Work request:
Look through the listing below and report the lines that have the word "Collectivités" in them.

══ The data ══

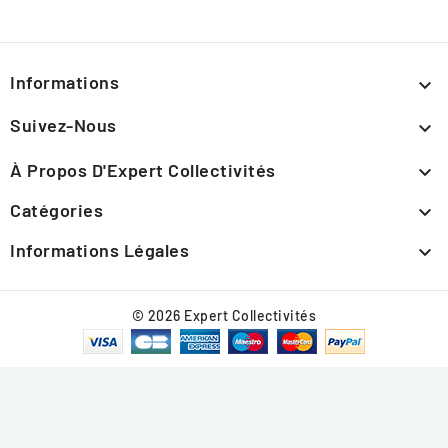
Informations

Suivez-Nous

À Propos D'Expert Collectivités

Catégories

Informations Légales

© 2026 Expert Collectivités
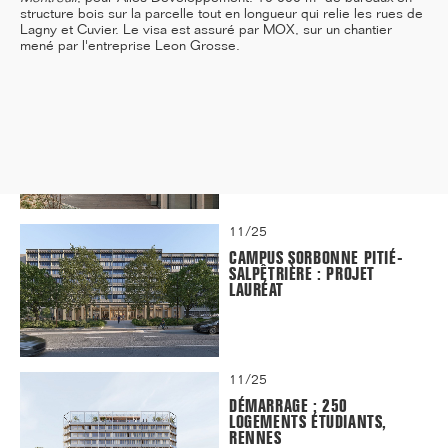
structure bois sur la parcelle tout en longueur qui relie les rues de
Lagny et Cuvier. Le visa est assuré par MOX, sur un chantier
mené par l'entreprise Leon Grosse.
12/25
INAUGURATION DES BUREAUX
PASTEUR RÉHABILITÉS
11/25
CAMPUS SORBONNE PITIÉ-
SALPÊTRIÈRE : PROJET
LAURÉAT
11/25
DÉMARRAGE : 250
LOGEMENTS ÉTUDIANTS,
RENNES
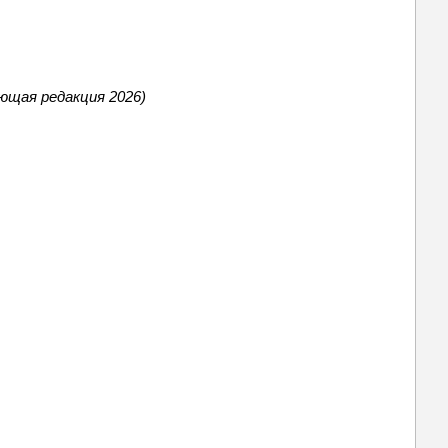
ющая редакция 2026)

═══
══ The data ══

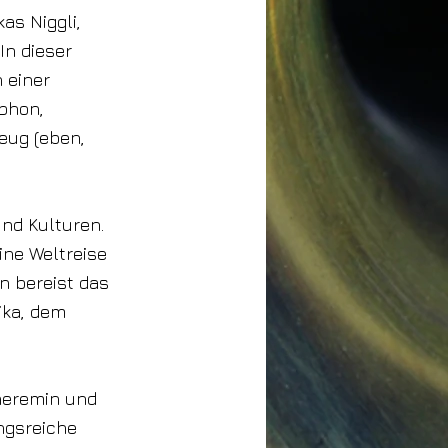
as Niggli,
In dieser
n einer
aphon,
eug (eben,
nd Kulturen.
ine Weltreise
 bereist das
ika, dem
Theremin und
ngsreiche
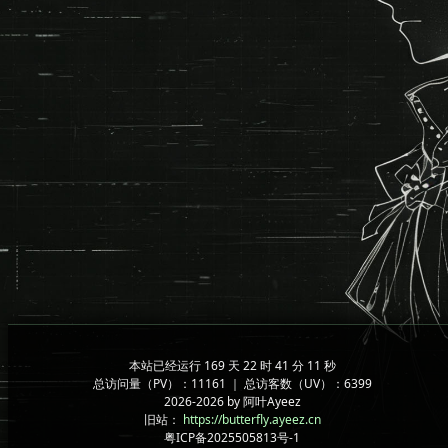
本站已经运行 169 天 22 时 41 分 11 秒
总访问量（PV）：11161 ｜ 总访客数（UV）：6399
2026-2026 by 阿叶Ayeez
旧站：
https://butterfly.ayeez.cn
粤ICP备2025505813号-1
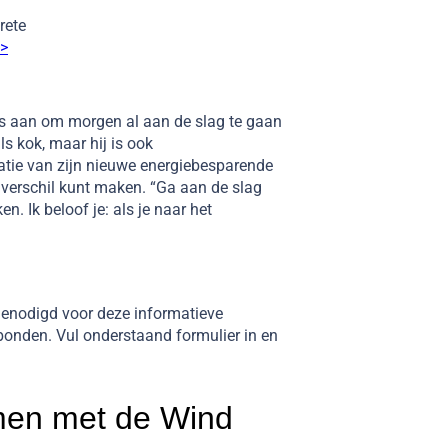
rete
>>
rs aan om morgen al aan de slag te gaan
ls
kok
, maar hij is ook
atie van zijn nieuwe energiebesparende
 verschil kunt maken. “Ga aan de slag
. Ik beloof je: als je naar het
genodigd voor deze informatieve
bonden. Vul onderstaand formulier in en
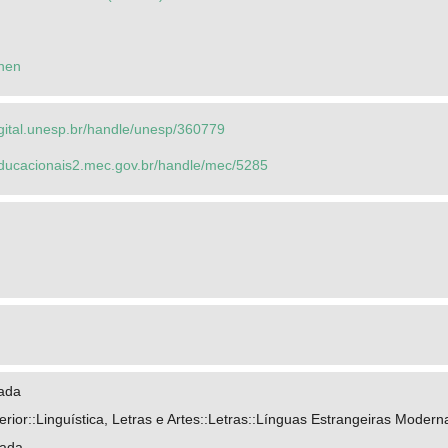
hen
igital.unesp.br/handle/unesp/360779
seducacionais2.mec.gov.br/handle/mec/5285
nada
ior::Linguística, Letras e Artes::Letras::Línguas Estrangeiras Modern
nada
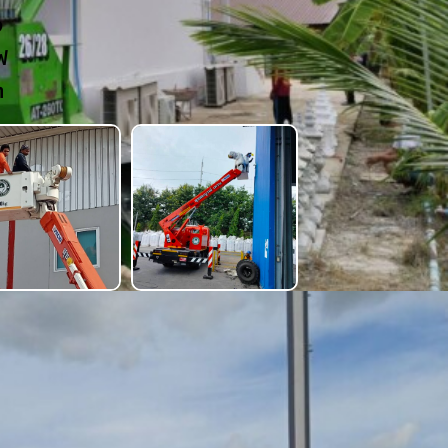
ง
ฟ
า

═══

Solution for this exercise:
À Propos D'Expert Collectivités
© 2026 Expert Collectivités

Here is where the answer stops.